Then the electors selected Bailly to be mayor of Paris, a brand new office that would lead a brand new political entity called the Paris Commune, an elected assembly representing the 48 sections of the city, which would, in time, become the engine of the revolution, and help do things like cut off the head of the man they first elected mayor, Jean-Sylvan Bailly. The next day, the king himself came down to the Hôtel de Ville to confirm all of this in person. To great public acclaim, he confirmed Bailly as mayor, confirmed Lafayette as head of the National Guard, and announced again that the troops were being pulled out of the city.
Then he gave everyone the last bit of news they had been waiting for. Couriers had been dispatched to track down Jacques Necker, wherever he was on the road back to Switzerland, and bring him back to run the ministry. This was everything everyone wanted to hear. Then the king donned one of the blue and red cockades, signaling that everything that had gone on since the convening of the Estates General was now ratified.

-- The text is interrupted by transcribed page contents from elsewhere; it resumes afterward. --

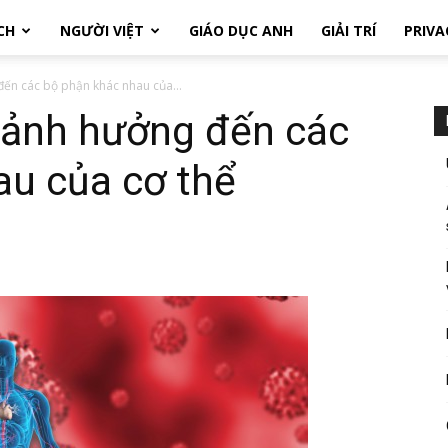
CH
NGƯỜI VIỆT
GIÁO DỤC ANH
GIẢI TRÍ
PRIVA
ến các bộ phận khác nhau của...
 ảnh hưởng đến các
au của cơ thể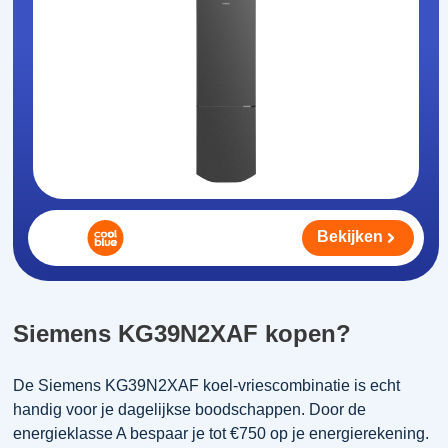
Bekijken
Siemens KG39N2XAF kopen?
De Siemens KG39N2XAF koel-vriescombinatie is echt
handig voor je dagelijkse boodschappen. Door de
energieklasse A bespaar je tot €750 op je energierekening.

Louis was no longer some brilliantly shimmering symbol of absolutism that hovered somewhere in between God and France. He was a citizen king. He had come down from Versailles a quasi-deity and returned just a man, though, much to the relief of his wife and children, he did in fact return. Back in Versailles, this was all too much for some conservatives to take. All their scheming having come to naught, the queen and the Comte d’Artois had to figure out their next move. The queen was advised to leave the palace, but she refused to take flight, and besides, where would she go, and what would she do when she got there?
No, for better or for worse, the royal family was going to have to stick it out. The Comte d’Artois, meanwhile, was all done, and with a small retinue of loyal friends and associates, quickly and quietly decamped Versailles and headed for the northeastern frontier, leading what would become the first batch of aristocratic emigres fleeing from the revolution, who would collectively become known as the capital-E emigres. Some of these emigres would collect around the Comte d’Artois’ little court in exile, wherever it happened to be stationed, others settled in England, and still others made it all the way to America to await the day when hopefully the madness would stop.
Though the king basically capitulated to the uprising in Paris and given them everything they wanted, it’s not like the situation immediately improved. Bread was still scarce and way too expensive, and the mob was not quite done dispensing justice. When the intendant of Paris, that is, the guy who had been running the show, tried to join the first wave of emigres and hightail it out of town on July 22, he and his son-in-law were discovered. They were summarily lynched, and their decapitated heads paraded around Paris. If the fall of the Bastille had surprised everyone in the National Assembly, the lynching of the Paris intendant was downright chilling.
The Bastille had been a reaction to a perceived mortal threat, and though distasteful was very possibly justified given the circumstances. But the lynching of the intendant? That had come after the king had backed down, after Bailly had been elected mayor, after Lafayette had been given control of the National Guard, and under whose protection the intendant supposedly was. There was no justification for such lawless cruelty. As had been the case with the Magistrates of the Parliament, if you were a delegate of the National Assembly, you had to wonder just how safe it really was to be protected by the Paris mobs, especially if your interests ever diverged.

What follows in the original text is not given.